Nam June Paik's TV Buddha (1974) places a sculpture of a seated Buddha in front of a closed-circuit television camera and a monitor. The Buddha watches himself on the screen. The screen watches the Buddha. The loop is infinite and self-enclosing: the statue observes its own image, transmitted in real time by a technology that was not available when the sculpture was carved, and the technology presents the sculpture as a live video feed, transforming a static religious object into a dynamic electronic signal. Paik's work is often described as a meditation on surveillance, narcissism, or the spiritual displacement caused by electronic media. These readings are valid but partial. The deeper operation of TV Buddha is the feedback loop: the observer becomes the observed, the signal returns to its source, and the circuit closes. The Buddha is not watching television. The Buddha is being television. The screen is not showing the Buddha. The screen is being the Buddha, in the sense that it is the surface on which the Buddha's presence is made visible and through which the Buddha's gaze is directed back at itself.
OXO constructs a similar loop, though the terms are different. The player dials a position on the grid. The screen displays the move. The player sees the result. The computer calculates its response. The screen updates. The player sees the new state. The cycle continues until the game ends. The player is not watching the screen from outside the system. The player is inside the system, a component of the feedback loop that includes the rotary dial, the computer's logic unit, the CRT display, and the human eye and hand. Paik's Buddha sits in front of a screen that reflects its image. Douglas's player sits in front of a screen that reflects the state of a game. In both cases, the screen is not a window onto a separate world. It is a mirror that returns the viewer's action in a transformed state. The player makes a move. The screen makes a move back. The game is not between the player and the computer. The game is between the player and the screen, and the screen is the surface where the exchange becomes visible. Tan Mu's painting holds this surface still, removing the time dimension of the game and presenting the grid in a state of potential, before any move has been made, when all nine positions are equally possible and the screen is waiting for the first input. It is the state Paik's Buddha would see if the monitor were turned on but no signal were being sent: a screen ready to receive, a surface ready to reflect, a system ready to respond.
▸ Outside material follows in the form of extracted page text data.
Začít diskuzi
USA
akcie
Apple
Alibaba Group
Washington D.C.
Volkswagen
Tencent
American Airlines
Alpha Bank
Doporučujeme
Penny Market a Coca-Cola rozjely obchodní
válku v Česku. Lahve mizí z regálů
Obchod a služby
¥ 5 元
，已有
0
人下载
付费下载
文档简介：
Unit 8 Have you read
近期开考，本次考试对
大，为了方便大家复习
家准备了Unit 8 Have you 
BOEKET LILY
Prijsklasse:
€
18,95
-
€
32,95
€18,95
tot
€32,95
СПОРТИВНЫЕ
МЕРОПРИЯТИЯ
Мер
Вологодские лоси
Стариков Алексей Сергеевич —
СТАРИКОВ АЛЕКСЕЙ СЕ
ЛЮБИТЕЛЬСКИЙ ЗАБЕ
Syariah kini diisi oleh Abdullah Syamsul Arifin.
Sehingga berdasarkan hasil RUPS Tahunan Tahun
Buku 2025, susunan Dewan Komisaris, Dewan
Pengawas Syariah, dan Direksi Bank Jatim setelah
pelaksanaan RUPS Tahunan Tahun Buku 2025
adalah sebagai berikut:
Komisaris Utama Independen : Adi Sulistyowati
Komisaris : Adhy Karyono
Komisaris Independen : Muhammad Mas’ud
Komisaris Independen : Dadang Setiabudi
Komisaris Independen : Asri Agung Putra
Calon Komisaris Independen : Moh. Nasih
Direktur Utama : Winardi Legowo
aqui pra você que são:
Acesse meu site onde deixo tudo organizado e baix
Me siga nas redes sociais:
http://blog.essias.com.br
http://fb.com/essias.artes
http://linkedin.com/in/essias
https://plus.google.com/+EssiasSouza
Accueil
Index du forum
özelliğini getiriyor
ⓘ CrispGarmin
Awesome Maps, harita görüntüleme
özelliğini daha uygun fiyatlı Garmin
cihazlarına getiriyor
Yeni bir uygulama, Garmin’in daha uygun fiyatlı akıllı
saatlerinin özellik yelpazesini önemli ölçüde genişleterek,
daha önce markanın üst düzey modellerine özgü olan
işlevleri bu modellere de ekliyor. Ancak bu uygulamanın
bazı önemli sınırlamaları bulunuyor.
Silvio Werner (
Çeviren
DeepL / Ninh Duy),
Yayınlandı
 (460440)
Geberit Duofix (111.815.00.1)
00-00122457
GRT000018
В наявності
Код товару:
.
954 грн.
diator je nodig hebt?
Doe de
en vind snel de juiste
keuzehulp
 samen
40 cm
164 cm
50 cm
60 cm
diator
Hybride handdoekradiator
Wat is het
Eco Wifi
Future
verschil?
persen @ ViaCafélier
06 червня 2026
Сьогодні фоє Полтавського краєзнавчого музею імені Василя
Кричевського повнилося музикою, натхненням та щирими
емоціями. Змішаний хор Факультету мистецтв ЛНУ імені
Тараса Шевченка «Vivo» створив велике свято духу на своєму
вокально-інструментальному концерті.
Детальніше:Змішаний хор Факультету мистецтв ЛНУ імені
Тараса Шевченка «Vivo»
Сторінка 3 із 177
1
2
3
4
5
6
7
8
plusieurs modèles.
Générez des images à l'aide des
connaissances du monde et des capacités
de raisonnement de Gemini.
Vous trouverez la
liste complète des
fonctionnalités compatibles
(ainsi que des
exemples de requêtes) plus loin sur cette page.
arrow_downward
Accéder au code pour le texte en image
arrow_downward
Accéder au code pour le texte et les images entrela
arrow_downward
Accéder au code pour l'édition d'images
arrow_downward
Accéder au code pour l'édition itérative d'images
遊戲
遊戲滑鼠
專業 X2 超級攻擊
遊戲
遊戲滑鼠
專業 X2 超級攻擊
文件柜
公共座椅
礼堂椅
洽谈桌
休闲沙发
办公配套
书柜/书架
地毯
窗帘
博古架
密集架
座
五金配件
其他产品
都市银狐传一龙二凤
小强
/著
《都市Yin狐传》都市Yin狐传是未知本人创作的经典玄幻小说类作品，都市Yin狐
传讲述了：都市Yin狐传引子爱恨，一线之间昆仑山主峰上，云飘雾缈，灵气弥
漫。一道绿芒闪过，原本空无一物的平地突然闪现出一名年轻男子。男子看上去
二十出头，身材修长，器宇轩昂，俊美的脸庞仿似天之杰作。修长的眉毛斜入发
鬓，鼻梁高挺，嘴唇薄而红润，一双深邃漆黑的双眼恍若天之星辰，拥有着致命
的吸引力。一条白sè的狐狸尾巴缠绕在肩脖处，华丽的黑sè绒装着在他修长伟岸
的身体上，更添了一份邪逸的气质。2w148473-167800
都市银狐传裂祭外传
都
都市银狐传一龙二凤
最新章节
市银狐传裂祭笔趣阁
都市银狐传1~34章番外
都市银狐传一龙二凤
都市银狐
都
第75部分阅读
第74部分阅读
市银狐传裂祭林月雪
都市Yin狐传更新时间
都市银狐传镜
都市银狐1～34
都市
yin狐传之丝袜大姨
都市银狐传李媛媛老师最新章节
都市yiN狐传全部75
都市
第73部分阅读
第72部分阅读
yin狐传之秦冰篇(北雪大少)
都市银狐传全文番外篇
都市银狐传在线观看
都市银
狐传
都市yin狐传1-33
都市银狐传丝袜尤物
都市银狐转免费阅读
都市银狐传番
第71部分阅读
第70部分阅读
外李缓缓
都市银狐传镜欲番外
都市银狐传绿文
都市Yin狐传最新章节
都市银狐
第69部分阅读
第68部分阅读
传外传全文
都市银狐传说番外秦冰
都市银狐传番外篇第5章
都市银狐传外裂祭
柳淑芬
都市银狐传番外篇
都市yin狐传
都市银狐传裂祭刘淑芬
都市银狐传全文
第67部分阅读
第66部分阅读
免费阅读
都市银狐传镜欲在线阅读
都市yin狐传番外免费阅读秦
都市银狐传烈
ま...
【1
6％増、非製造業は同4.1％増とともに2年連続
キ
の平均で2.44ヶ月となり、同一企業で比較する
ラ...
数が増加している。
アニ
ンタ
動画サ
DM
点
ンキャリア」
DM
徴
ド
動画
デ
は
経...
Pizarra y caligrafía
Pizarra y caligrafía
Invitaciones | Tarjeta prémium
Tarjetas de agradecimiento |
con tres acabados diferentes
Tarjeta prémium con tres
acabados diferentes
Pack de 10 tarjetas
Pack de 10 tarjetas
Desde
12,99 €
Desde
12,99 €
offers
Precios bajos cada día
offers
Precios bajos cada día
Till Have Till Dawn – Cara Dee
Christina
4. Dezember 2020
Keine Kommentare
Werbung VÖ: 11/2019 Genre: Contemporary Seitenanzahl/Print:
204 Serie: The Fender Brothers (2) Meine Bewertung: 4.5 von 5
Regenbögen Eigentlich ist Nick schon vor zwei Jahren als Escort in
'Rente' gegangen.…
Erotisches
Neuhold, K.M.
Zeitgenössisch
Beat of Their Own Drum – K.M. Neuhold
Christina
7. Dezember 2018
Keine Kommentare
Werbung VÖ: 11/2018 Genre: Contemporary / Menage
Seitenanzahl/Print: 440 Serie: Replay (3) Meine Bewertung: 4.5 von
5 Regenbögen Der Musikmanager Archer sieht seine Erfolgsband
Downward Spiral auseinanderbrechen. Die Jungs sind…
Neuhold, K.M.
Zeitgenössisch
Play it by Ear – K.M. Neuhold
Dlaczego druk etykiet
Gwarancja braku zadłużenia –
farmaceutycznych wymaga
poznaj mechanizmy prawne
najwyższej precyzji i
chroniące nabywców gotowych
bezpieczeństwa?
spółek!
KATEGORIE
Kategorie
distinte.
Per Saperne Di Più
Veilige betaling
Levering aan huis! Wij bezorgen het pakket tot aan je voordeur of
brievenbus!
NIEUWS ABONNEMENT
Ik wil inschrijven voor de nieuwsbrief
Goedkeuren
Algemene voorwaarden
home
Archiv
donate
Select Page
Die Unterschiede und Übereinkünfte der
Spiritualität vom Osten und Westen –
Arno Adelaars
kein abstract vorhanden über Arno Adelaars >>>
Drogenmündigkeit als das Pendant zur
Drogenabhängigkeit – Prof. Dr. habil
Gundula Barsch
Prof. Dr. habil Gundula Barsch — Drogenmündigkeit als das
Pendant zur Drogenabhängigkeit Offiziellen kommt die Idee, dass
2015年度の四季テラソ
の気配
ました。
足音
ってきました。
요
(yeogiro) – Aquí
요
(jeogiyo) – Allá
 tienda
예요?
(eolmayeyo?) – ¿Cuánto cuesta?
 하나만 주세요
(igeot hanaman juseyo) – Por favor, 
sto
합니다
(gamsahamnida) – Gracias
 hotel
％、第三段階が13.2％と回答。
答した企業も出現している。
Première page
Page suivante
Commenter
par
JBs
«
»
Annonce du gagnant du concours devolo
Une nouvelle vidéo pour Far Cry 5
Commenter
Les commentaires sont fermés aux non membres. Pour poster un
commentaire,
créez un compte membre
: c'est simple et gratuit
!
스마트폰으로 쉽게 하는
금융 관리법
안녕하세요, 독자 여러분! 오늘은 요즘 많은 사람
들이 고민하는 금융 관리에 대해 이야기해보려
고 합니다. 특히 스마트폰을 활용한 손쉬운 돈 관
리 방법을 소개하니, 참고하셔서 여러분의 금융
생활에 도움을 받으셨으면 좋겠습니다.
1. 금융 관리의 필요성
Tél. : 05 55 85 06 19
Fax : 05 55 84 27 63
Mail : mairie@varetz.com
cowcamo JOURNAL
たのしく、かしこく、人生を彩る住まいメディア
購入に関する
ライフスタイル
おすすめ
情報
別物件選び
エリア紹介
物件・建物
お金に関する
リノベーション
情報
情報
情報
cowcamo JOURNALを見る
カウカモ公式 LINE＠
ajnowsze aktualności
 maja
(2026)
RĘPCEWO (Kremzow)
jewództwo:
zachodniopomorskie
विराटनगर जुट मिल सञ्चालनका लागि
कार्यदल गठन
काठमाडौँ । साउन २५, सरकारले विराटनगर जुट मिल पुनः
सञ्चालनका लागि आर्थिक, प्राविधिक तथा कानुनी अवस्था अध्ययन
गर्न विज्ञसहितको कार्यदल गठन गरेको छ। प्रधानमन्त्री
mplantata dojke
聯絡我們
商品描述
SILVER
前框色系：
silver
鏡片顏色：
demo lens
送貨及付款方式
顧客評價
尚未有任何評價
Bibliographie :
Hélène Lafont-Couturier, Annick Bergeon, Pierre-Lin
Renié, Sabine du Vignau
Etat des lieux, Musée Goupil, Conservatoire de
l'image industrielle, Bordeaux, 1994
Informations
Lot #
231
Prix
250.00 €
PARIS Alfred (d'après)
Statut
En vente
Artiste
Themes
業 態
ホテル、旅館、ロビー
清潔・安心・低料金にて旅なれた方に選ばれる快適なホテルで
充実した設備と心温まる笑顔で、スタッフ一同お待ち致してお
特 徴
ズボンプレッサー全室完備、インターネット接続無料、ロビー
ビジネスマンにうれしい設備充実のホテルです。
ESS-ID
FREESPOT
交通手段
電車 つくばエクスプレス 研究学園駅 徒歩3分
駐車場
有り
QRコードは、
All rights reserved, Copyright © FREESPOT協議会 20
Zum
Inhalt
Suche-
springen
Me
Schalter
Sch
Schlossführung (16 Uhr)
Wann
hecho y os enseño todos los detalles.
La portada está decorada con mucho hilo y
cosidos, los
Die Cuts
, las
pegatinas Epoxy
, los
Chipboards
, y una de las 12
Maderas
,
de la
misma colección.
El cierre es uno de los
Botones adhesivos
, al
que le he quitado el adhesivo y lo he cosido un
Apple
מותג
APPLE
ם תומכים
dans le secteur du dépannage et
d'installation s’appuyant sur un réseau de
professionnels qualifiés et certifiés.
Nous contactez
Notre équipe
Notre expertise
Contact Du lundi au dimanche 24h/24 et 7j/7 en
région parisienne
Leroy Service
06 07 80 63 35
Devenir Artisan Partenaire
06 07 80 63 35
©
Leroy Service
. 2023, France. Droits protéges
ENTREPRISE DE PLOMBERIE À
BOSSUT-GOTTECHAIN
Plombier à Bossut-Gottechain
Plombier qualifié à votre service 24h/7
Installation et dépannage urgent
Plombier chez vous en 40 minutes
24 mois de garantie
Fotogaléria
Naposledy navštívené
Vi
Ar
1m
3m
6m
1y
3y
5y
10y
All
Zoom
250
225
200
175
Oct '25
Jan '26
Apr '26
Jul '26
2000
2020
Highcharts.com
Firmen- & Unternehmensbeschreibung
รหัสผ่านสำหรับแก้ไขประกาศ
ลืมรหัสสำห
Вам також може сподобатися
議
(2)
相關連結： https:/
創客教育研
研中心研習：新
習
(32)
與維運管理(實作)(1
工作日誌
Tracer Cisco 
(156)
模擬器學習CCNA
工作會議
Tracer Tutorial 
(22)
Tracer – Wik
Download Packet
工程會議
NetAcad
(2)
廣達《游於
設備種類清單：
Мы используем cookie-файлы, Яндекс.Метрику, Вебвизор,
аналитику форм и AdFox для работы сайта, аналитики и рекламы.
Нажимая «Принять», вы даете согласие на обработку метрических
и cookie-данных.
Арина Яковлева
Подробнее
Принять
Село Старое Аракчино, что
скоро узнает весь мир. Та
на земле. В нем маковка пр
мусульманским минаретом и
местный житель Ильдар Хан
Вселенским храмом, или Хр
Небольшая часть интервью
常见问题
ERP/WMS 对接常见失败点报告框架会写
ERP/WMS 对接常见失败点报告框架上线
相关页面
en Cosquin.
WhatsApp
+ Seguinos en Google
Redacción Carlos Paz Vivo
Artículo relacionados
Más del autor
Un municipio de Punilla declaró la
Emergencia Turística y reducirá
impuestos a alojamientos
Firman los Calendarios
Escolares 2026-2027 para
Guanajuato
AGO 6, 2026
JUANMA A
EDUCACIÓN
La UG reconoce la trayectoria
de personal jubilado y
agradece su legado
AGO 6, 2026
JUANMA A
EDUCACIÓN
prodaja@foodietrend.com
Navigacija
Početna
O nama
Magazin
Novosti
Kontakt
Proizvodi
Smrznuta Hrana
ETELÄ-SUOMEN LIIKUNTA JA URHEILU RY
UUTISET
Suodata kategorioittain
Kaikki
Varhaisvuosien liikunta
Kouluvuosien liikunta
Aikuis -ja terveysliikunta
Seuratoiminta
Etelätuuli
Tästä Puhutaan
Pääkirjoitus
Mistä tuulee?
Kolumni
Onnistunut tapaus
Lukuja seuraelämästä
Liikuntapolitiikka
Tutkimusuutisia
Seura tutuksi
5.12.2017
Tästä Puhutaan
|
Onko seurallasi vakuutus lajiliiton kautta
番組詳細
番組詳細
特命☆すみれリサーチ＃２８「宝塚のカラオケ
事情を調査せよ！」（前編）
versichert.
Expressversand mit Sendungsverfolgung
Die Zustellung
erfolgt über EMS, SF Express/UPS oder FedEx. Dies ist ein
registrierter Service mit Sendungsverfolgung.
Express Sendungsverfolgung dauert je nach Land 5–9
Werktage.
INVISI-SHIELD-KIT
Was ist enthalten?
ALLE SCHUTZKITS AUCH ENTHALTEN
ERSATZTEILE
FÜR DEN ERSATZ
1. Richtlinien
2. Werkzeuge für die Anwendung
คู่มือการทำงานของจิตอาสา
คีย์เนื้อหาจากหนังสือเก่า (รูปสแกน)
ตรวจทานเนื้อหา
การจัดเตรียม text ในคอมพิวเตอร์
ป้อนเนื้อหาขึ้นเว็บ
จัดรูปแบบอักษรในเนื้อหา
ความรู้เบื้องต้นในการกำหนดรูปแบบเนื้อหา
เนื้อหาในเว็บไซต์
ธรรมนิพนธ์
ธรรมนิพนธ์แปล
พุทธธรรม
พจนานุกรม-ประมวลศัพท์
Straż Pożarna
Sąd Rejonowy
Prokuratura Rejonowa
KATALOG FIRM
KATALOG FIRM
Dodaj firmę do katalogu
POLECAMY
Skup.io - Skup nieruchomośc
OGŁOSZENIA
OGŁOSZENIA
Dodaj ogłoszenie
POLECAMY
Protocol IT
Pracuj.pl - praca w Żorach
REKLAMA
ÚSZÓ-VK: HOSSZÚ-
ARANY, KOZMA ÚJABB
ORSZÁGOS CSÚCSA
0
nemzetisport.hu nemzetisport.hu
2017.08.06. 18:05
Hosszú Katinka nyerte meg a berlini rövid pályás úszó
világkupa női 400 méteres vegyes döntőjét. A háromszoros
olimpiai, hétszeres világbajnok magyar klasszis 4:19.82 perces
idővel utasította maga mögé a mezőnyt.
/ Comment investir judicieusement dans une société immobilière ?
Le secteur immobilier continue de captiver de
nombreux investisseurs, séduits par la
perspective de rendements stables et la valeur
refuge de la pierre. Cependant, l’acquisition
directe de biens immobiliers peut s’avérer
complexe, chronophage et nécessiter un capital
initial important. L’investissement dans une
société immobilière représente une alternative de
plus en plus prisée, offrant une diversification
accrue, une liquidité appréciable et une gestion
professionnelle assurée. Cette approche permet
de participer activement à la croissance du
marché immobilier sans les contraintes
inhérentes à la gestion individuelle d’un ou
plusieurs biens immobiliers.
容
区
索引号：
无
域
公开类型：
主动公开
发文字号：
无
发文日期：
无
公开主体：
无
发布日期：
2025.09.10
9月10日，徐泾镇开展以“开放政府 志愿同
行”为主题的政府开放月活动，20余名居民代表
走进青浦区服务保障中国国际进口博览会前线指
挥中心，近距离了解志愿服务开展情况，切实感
Nick Koenigsknecht, writing in the BEK Forum catalog, observes that while looking at technology, "are we not looking at ourselves? Therefore perhaps these works function more as self portraits, rather than depictions of external, scientific milestones." The observation applies to OXO with particular force. The painting is not a depiction of a machine. It is a depiction of the surface on which the machine and the human met for the first time as equals in a rule-governed exchange. The grid is the architecture of that meeting. The dots are the traces of the phosphor that made the meeting visible. The green glow is the light that the machine produced to communicate its response. Tan Mu describes the evolution of gaming from OXO's "simple pixelated imagery" to contemporary "immersive, multi-sensory environments" as a trajectory of expanding perception, and she is correct. But the painting does not depict the end of that trajectory. It depicts the beginning. It depicts the moment when the screen first answered back, when a dot of green light on a cathode-ray tube signaled that a calculation had been completed and a move had been made, when the machine spoke for the first time in a language the human could read. The grid in OXO is not a picture of a game. It is a portrait of the first conversation, the moment when the screen became a surface for dialogue and the dot became a word in a language that seventy years later the entire world speaks.